Holmden v. Craig

31 Ohio C.C. Dec. 461, 16 Ohio C.C. (n.s.) 157, 1909 Ohio Misc. LEXIS 363
CourtCuyahoga Circuit Court
DecidedNovember 1, 1909
StatusPublished

This text of 31 Ohio C.C. Dec. 461 (Holmden v. Craig) is published on Counsel Stack Legal Research, covering Cuyahoga Circuit Court primary law. Counsel Stack provides free access to over 12 million legal documents including statutes, case law, regulations, and constitutions.

Bluebook
Holmden v. Craig, 31 Ohio C.C. Dec. 461, 16 Ohio C.C. (n.s.) 157, 1909 Ohio Misc. LEXIS 363 (Ohio Super. Ct. 1909).

Opinion

MARVIN, J.

Suit was brought in the court below by Elizabeth J. Craig against the several plaintiffs in error here, alleging that the plaintiff (plaintiff below) is the owner of certain real estate described, and that defendants (plaintiffs in error) each claim to have an interest in the premises adverse to the estate of the plaintiff. The prayer of the petition is to have the title of the plaintiff quieted as against any claim of any of the defendants. The defendants by their third amended answer set out these [462]*462facts: that one Mary H. Craig was, in her lifetime, seized in fee simple of the premises described in the petition, and being so seized she died; that she was then the wife of one W. E. Craig; that she left no issue of her body; that prior to her death she executed a last will and testament, which was duly admitted to probate. Among the provisions of said will were the following:

“Item 2. I give and bequeath to my said husband W. E. Craig all my personal property of whatever description and wherever the same may be.
“Item 3. I give and bequeath to my said husband W. E. Craig, the use of and all rents collected of any and all my real property, wherever the same may be for a period of five years from the date of my death.
“Item 4. I give, devise and bequeath to my said husband W. E. Craig, all my real property wherever the same may be, however, not to become his in absolute ownership until five years from the date of my death. ’ ’

The said Mary. H. Craig died on December 2, 1903, and the said W. E. Craig died in May 12, 1908.

The defendants below, plaintiffs in error, are the brothers and sisters of the said Mary H. Craig.

The said W. E. Craig left a last will and testament which was duly admitted to probate after his death, in which he in terms devised the real estate described in the petition to the defendant in error, so that whatever title "W. E. Craig had to these, premises at the time of his death is now in the defendant in error.

It is urged on behalf of the plaintiffs in error that W. E. Craig had no estate in these premises except such as he got by virtue of the provisions of the will of the said Mary H. Craig, and that since by her will it was provided that said premises were “not to become his in absolute ownership until five years from the date of my death” and that since he died within five years from the death of his wife, the premises never were his, and that therefore any attempt on his part to dispose of the same by will must go for naught, and that since with the husband’s rights out of the way, the plaintiffs in error are, as the heirs at law of the said Mary H. Craig, the owners of the premises by inheritance from her.

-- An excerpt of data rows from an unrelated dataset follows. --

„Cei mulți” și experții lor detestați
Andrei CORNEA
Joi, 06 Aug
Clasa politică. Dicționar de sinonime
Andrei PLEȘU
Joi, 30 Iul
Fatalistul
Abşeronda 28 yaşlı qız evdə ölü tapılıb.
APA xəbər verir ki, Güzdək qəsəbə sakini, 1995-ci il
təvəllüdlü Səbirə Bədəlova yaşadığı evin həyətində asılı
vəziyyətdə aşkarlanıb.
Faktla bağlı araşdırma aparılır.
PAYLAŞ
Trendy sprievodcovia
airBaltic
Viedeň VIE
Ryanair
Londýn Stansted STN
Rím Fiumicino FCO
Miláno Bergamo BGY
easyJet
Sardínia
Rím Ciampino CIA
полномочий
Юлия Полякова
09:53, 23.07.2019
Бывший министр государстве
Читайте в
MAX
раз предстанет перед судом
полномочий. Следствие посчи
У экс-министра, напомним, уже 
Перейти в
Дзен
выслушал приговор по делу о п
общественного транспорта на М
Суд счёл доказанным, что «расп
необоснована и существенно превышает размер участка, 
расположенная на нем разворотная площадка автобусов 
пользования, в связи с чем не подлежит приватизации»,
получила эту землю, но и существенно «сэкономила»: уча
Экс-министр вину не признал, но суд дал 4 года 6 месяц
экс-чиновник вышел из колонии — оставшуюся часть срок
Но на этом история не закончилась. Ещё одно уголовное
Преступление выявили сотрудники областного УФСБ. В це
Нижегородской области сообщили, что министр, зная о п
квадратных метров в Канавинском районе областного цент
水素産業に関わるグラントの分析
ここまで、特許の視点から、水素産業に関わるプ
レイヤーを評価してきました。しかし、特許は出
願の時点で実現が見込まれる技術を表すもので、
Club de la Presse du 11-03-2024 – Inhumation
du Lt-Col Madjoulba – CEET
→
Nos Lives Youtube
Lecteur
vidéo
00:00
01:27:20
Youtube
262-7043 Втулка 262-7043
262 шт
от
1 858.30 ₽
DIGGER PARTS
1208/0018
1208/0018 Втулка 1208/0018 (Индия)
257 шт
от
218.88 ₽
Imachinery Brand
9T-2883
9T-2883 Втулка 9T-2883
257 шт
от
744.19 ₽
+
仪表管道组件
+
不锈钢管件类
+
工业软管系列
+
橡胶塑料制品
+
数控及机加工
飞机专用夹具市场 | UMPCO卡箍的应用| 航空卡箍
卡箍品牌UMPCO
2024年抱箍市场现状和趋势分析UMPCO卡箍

The plaintiffs in error claim, as appears by brief of counsel [463]*463filed in the ease, to inherit under Sec. 4158 R. S. (See. 8573 G. C.) This section provides for the order of descent as follows:

“When a person dies intestate, having title or right to any real estate or inheritance in this state, which title came to such intestate by descent, devise, or deed of title or gift from an ancestor, ’ ’ etc.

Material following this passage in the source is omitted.